What are some of the advantages of creating a structured settlement?
- Freedom from the time and emotional burden associated with investigating, assessing, and selecting investment strategies.
- Flexibility in the amount the client receives and the timing and frequency at which they receive it.
- Assurance that injured clients’ structured payments are exempt from federal and state income taxes.
- Contentment for clients in knowing that they have a steady stream of income.
How does a special needs trust work?
There are generally two types of special needs trusts. Depending on your unique situation, one may be a better fit for your client.
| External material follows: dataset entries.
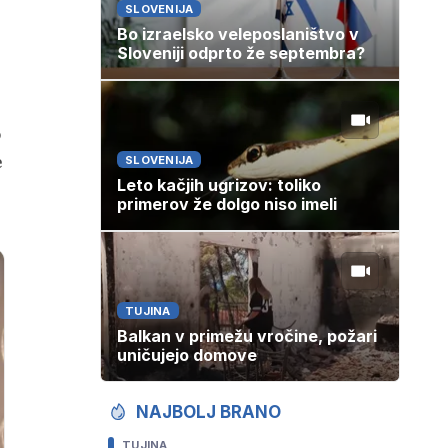
SLOVENIJA
Bo izraelsko veleposlaništvo v
Sloveniji odprto že septembra?
o
e
SLOVENIJA
Leto kačjih ugrizov: toliko
primerov že dolgo niso imeli
TUJINA
Balkan v primežu vročine, požari
uničujejo domove
NAJBOLJ BRANO
TUJINA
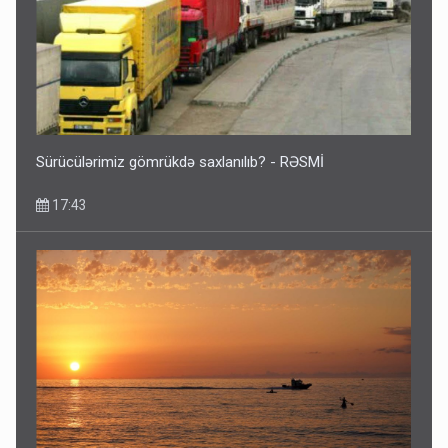
Sürücülərimiz gömrükdə saxlanılıb? - RƏSMİ
17:43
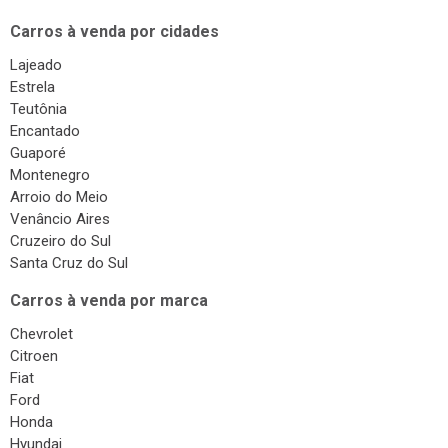
Carros à venda por cidades
Lajeado
Estrela
Teutônia
Encantado
Guaporé
Montenegro
Arroio do Meio
Venâncio Aires
Cruzeiro do Sul
Santa Cruz do Sul
Carros à venda por marca
Chevrolet
Citroen
Fiat
Ford
Honda
Hyundai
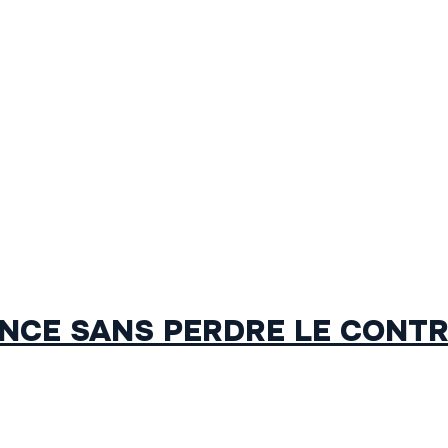
NCE SANS PERDRE LE CONT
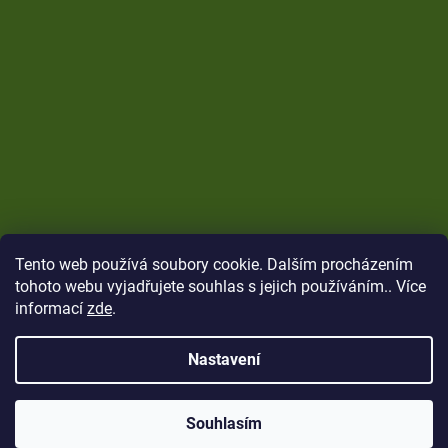
Tento web používá soubory cookie. Dalším procházením
tohoto webu vyjadřujete souhlas s jejich používáním.. Více
informací
zde
.
Nastavení
Vytvořil Shoptet
Copyright 2026
CARP Brothers
. Všechna práva
Souhlasím
vyhrazena.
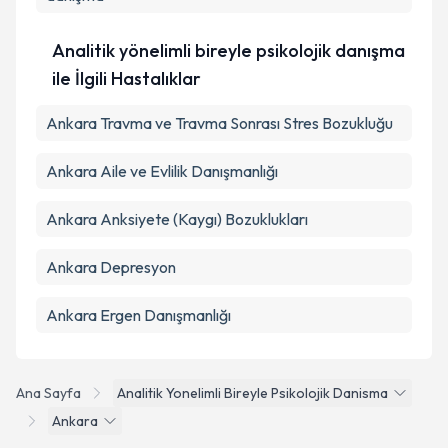
Takvim Talebini Gönder
Analitik yönelimli bireyle psikolojik danışma
ile İlgili Hastalıklar
Ankara Travma ve Travma Sonrası Stres Bozukluğu
Ankara Aile ve Evlilik Danışmanlığı
Ankara Anksiyete (Kaygı) Bozuklukları
Ankara Depresyon
Ankara Ergen Danışmanlığı
Ana Sayfa
Analitik Yonelimli Bireyle Psikolojik Danisma
Ankara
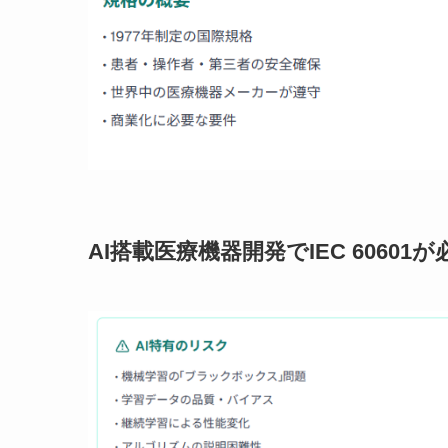
AI搭載医療機器開発でIEC 60601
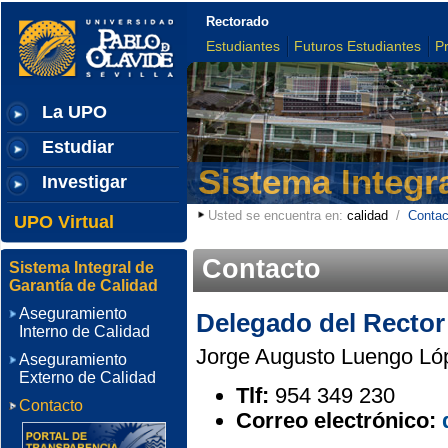
Rectorado
Estudiantes
Futuros Estudiantes
P
La UPO
Estudiar
Sistema Integr
Investigar
Usted se encuentra en:
calidad
/
Contac
UPO Virtual
Contacto
Sistema Integral de
Garantía de Calidad
Aseguramiento
Delegado del Rector 
Interno de Calidad
Jorge Augusto Luengo Ló
Aseguramiento
Externo de Calidad
Tlf:
954 349 230
Contacto
Correo electrónico:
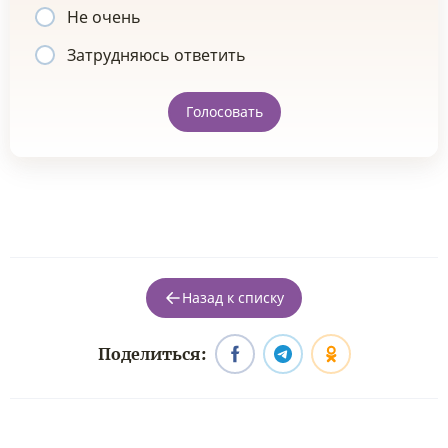
Не очень
Затрудняюсь ответить
Голосовать
Назад к списку
Поделиться:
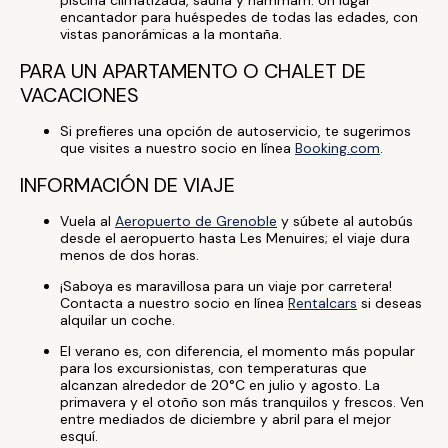
piscina climatizada, sauna y hammam. Un lugar
encantador para huéspedes de todas las edades, con
vistas panorámicas a la montaña.
PARA UN APARTAMENTO O CHALET DE
VACACIONES
Si prefieres una opción de autoservicio, te sugerimos
que visites a nuestro socio en línea
Booking.com
.
INFORMACIÓN DE VIAJE
Vuela al
Aeropuerto de Grenoble
y súbete al autobús
desde el aeropuerto hasta Les Menuires; el viaje dura
menos de dos horas.
¡Saboya es maravillosa para un viaje por carretera!
Contacta a nuestro socio en línea
Rentalcars
si deseas
alquilar un coche.
El verano es, con diferencia, el momento más popular
para los excursionistas, con temperaturas que
alcanzan alrededor de 20°C en julio y agosto. La
primavera y el otoño son más tranquilos y frescos. Ven
entre mediados de diciembre y abril para el mejor
esquí.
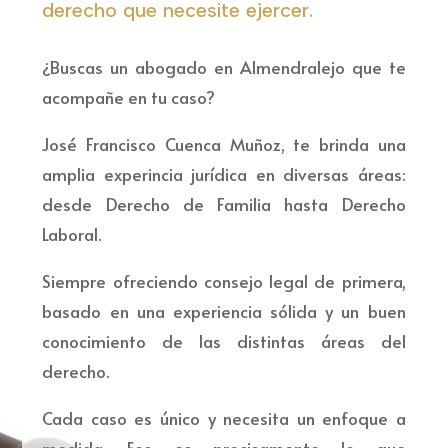
derecho que necesite ejercer.
¿Buscas un abogado en Almendralejo que te
acompañe en tu caso?
José Francisco Cuenca Muñoz, te brinda una
amplia experincia jurídica en diversas áreas:
desde Derecho de Familia hasta Derecho
Laboral.
Siempre ofreciendo consejo legal de primera,
basado en una experiencia sólida y un buen
conocimiento de las distintas áreas del
derecho.
Cada caso es único y necesita un enfoque a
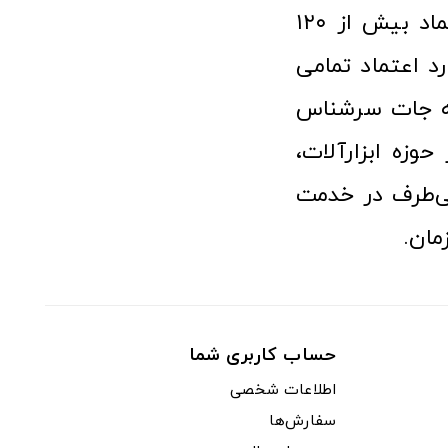
فعالیت در عرصه ابزارآلات و کالاهای صنعتی توانسته مورد اعتماد بیش از ۱۲۰
رد اعتماد تمامی
نه جات سرشناس
وزه ابزارآلات،
‌طرف در خدمت
مان.
حساب کاربری شما
اطلاعات شخصی
سفارش‌ها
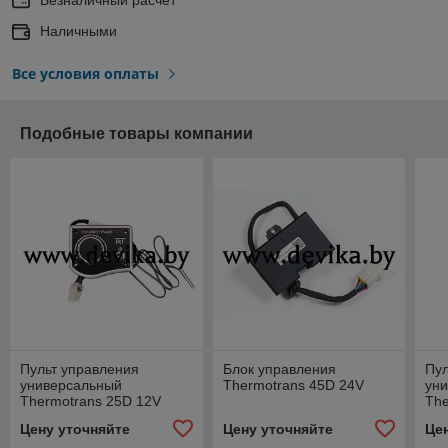
Наличными
Все условия оплаты
Подобные товары компании
Пульт управления
Блок управления
Пул
универсальный
Thermotrans 45D 24V
ун
Thermotrans 25D 12V
The
Цену уточняйте
Цену уточняйте
Це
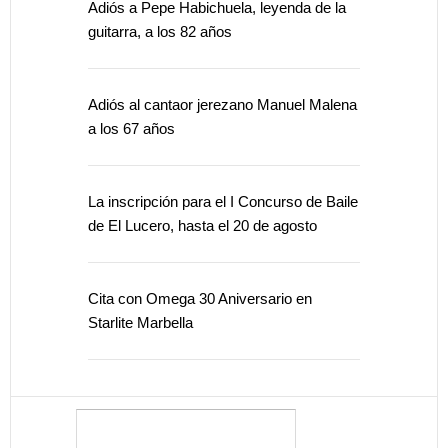
Adiós a Pepe Habichuela, leyenda de la
guitarra, a los 82 años
Adiós al cantaor jerezano Manuel Malena
a los 67 años
La inscripción para el I Concurso de Baile
de El Lucero, hasta el 20 de agosto
Cita con Omega 30 Aniversario en
Starlite Marbella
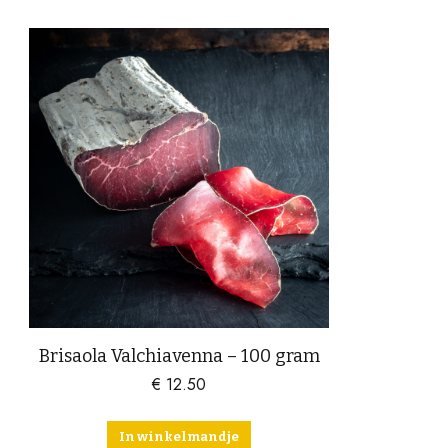
Brisaola Valchiavenna – 100 gram
€
12.50
In winkelmandje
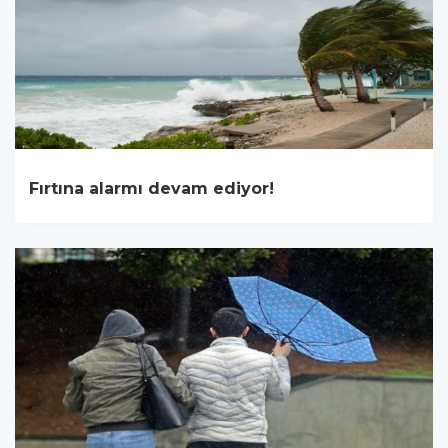
Fırtına alarmı devam ediyor!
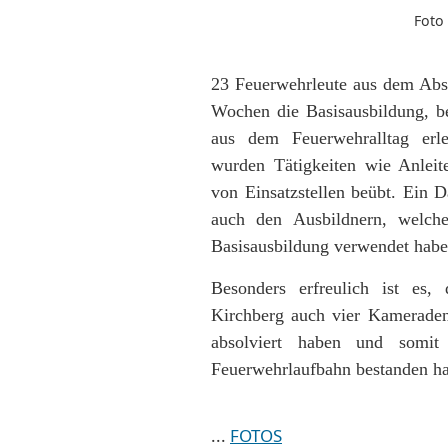
Foto 
23 Feuerwehrleute aus dem Absch
Wochen die Basisausbildung, b
aus dem Feuerwehralltag er
wurden Tätigkeiten wie Anlei
von Einsatzstellen beübt. Ein D
auch den Ausbildnern, welche
Basisausbildung verwendet habe
Besonders erfreulich ist es
Kirchberg auch vier Kameraden
absolviert haben und somit 
Feuerwehrlaufbahn bestanden h
...
FOTOS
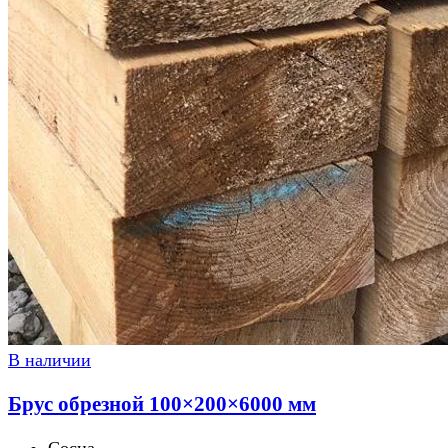
В наличии
Брус обрезной 100×200×6000 мм
Сосна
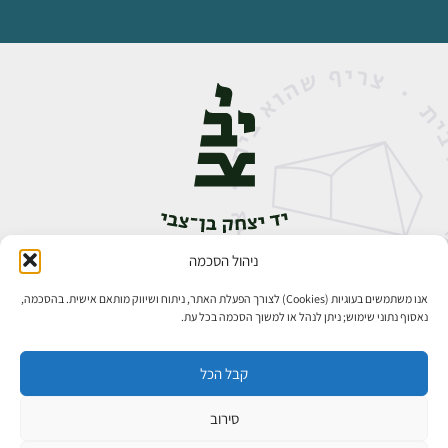
ניהול הסכמה
אבן גבירול 14, רחביה, ירושלים
טלפון:
02-5398888
אנו משתמשים בעוגיות (Cookies) לצורך הפעלת האתר, ניתוח ושיווק מותאם אישית. בהסכמה,
נאסוף נתוני שימוש; ניתן לנהל או למשוך הסכמה בכל עת.
קבל הכל
סירוב
כל הזכויות שמורות ליד יצחק בן־צבי ירושלים ©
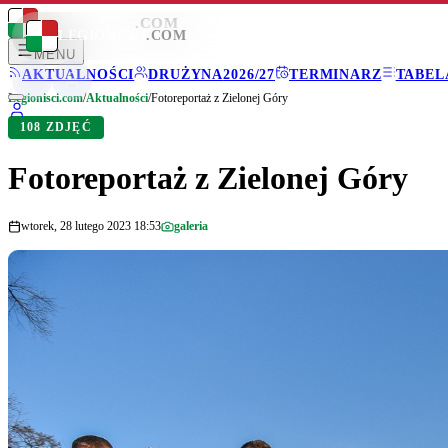
LEGIONISCI
.COM
LEGIONISCI
.COM
MENU
AKTUALNOŚCI
DRUŻYNA
2026/27
TERMINARZ
TABEL
Legionisci.com
/
Aktualności
/
Fotoreportaż z Zielonej Góry
108 ZDJĘĆ
Fotoreportaż z Zielonej Góry
wtorek, 28 lutego 2023 18:53
galeria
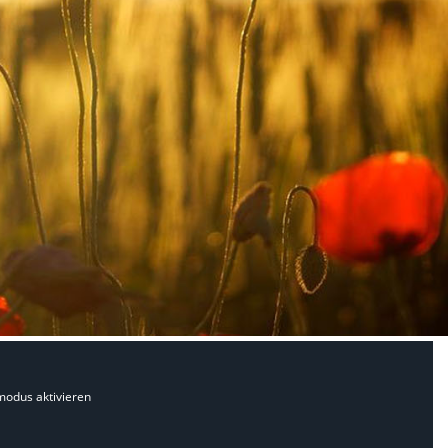
modus aktivieren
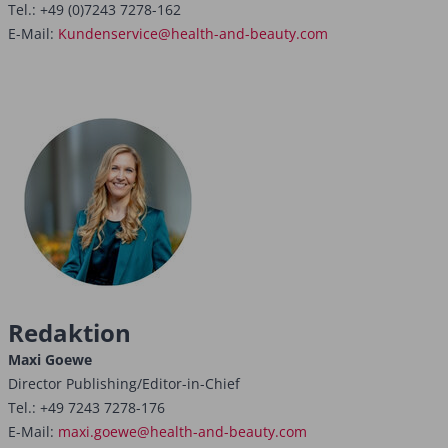
Tel.: +49 (0)7243 7278-162
E-Mail:
Kundenservice@health-and-beauty.com
Redaktion
Maxi Goewe
Director Publishing/Editor-in-Chief
Tel.: +49 7243 7278-176
E-Mail:
maxi.goewe@health-and-beauty.com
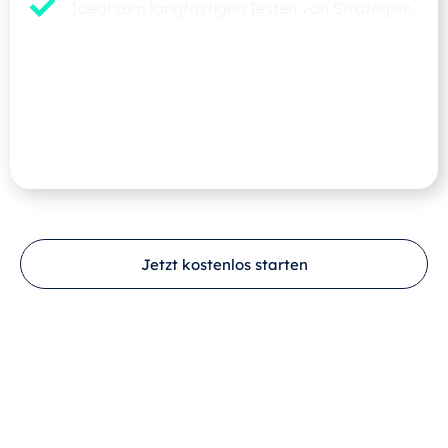
Ideal zum langfristigen Testen von Strategien.
Dein Aktiendepot dient nur als Übungsplattform,
um die Eigenschaften Strukturierter Produkte im
Vergleich zu Aktien besser einschätzen zu können.
Es wird im Gegensatz zum Strukidepot am Ende
der Spielrunden nicht zurückgesetzt.
Jetzt kostenlos starten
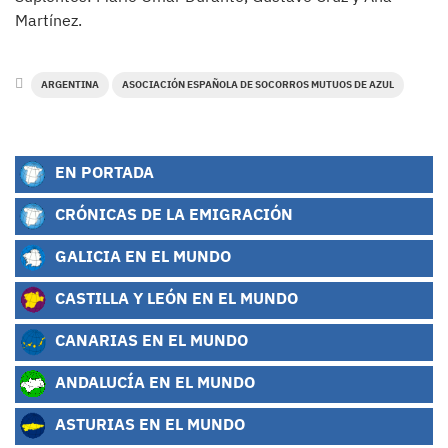
Martínez.
ARGENTINA
ASOCIACIÓN ESPAÑOLA DE SOCORROS MUTUOS DE AZUL
EN PORTADA
CRÓNICAS DE LA EMIGRACIÓN
GALICIA EN EL MUNDO
CASTILLA Y LEÓN EN EL MUNDO
CANARIAS EN EL MUNDO
ANDALUCÍA EN EL MUNDO
ASTURIAS EN EL MUNDO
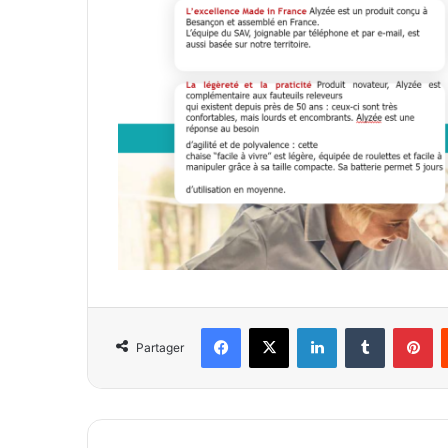
Facebook
X
Linkedin
Tumblr
Pi
Partager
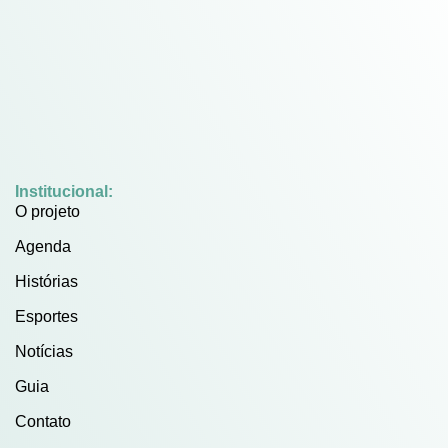
Institucional:
O projeto
Agenda
Histórias
Esportes
Notícias
Guia
Contato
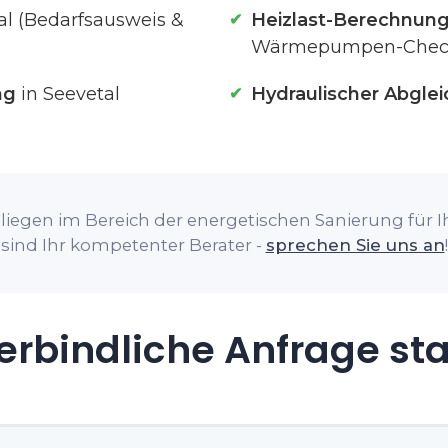
al (Bedarfsausweis &
Heizlast-Berechnun
Wärmepumpen-Chec
ng
in Seevetal
Hydraulischer Abglei
iegen im Bereich der energetischen Sanierung für Ih
sind Ihr kompetenter Berater -
sprechen Sie uns an
!
rbindliche Anfrage st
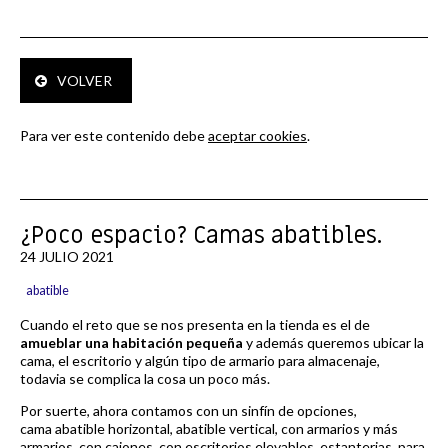
VOLVER
Para ver este contenido debe
aceptar cookies
.
¿Poco espacio? Camas abatibles.
24 JULIO 2021
abatible
Cuando el reto que se nos presenta en la tienda es el de
amueblar una habitación pequeña
y además queremos ubicar la
cama, el escritorio y algún tipo de armario para almacenaje,
todavia se complica la cosa un poco más.
Por suerte, ahora contamos con un sinfín de opciones,
cama abatible horizontal, abatible vertical, con armarios y más
armarios, con cajones, con escritorios elevables, estanterias para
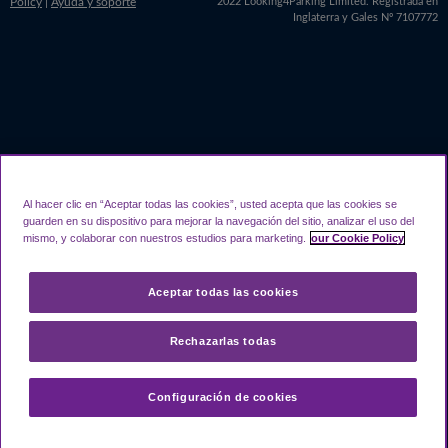
Policy
|
Ayuda y soporte
2022 Looking4Parking Limited. Registrada en
Inglaterra y Gales Nº 7107772
Al hacer clic en “Aceptar todas las cookies”, usted acepta que las cookies se
guarden en su dispositivo para mejorar la navegación del sitio, analizar el uso del
mismo, y colaborar con nuestros estudios para marketing.
our Cookie Policy
Aceptar todas las cookies
Rechazarlas todas
Configuración de cookies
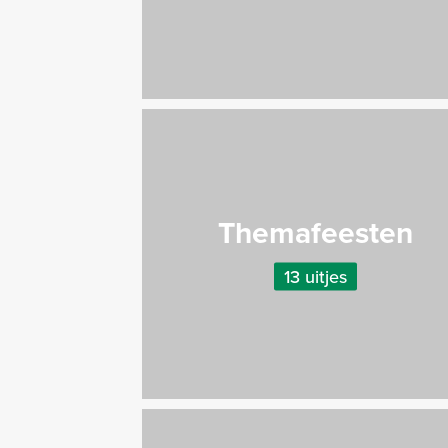
Themafeesten
13 uitjes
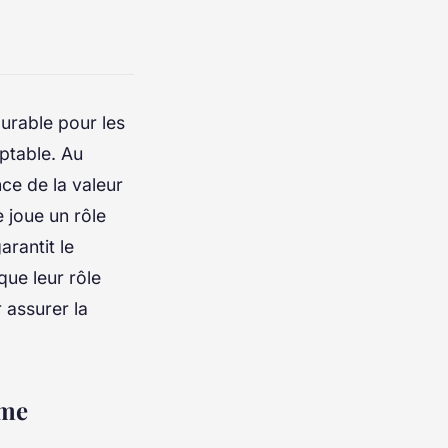
durable pour les
ptable. Au
ce de la valeur
 joue un rôle
arantit le
que leur rôle
 assurer la
mme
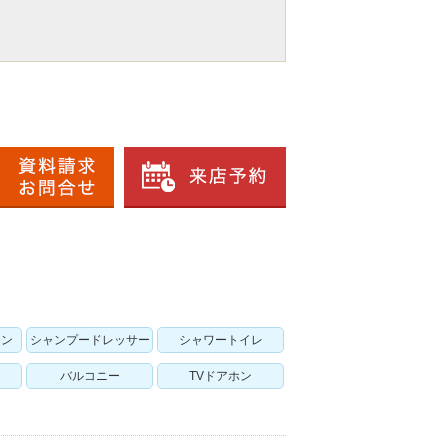
チン
シャンプードレッサー
シャワートイレ
バルコニー
TVドアホン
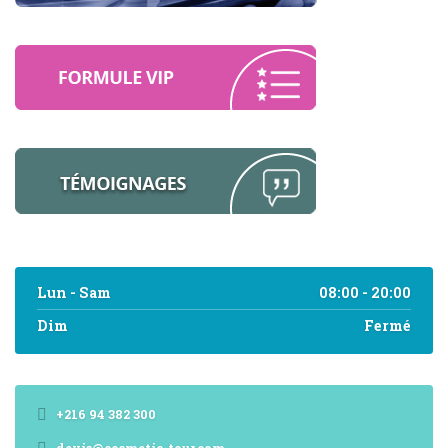
Lun - Sam
08:00 - 20:00
Dim
Fermé
+216 94 382 300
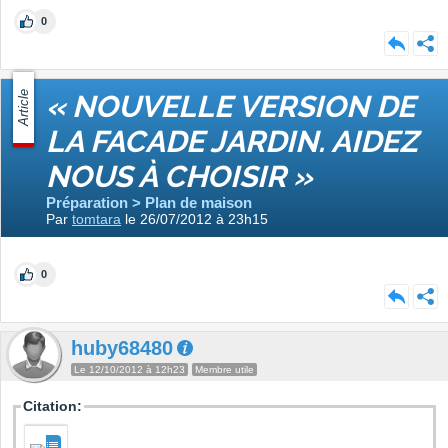
0
Article
« NOUVELLE VERSION DE
LA FACADE JARDIN. AIDEZ
NOUS À CHOISIR »
Préparation > Plan de maison
Par
tomtara
le 26/07/2012 à 23h15
0
huby68480
Le 12/10/2012 à 12h23
Membre utile
Citation:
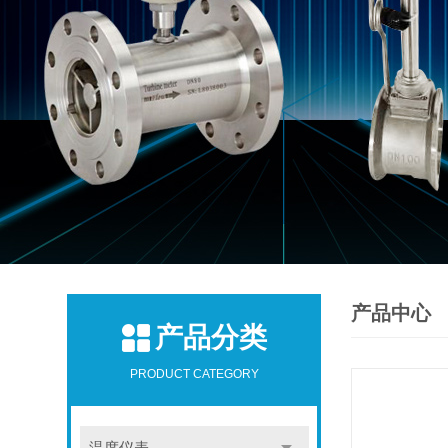
产品中心
产品分类
PRODUCT CATEGORY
A pooled special needs trust is managed by a national 501(c)(3) nonprofit corporation formed to provide trustee, trust administration and advocacy services for the disabled, elderly, minor children and those seeking spendthrift trust protection. The nonprofit pools the assets from all the participants together while maintaining and tracking individual trust sub-accounts.
A private special needs trust is a personalized disability trust drafted and prepared by a local trust attorney. Typically, a private special needs trust is used when a person has a large amount (i.e. greater than $250,000) to deposit into the trust. To utilize a private special needs trust you must generally be under age 65, have been determined to be disabled and the trust must be created by a parent, grandparent, guardian or the court.
Special needs trusts are flexible and can greatly improve quality of life. The trust funds can pay for a variety of supplemental goods and services, including:
- Special medical or exercise equipment generally,
- Handicap-equipped primary automobile,
- A home (but not necessarily its maintenance), and
- Many other goods and services that Milestone can discuss with your client.
The specifics of what a special needs trust can cover depends on the public benefits your client receives. Timing is critical, however. A client must create or join a special needs trust before accepting the settlement proceeds.
How does a domestic asset protection trust work?
When a person receives a settlement, a variety of unexpected future financial issues could put those assets at risk. Divorce, starting a business, or another life event can dissipate the money over time. Additionally, bankruptcy or another catastrophic loss can be immediately impactful. Both scenarios cause a person to benefit far less from that large lump sum. Establishing a domestic asset protection trust (DAPT) is one way to protect against these risks.
A DAPT is an irrevocable trust that offers an opportunity for lifelong planning and financial protection. The goal is to shield the interest of the beneficiary by protecting the assets against creditor claims. Anyone can get a DAPT to protect assets at any time.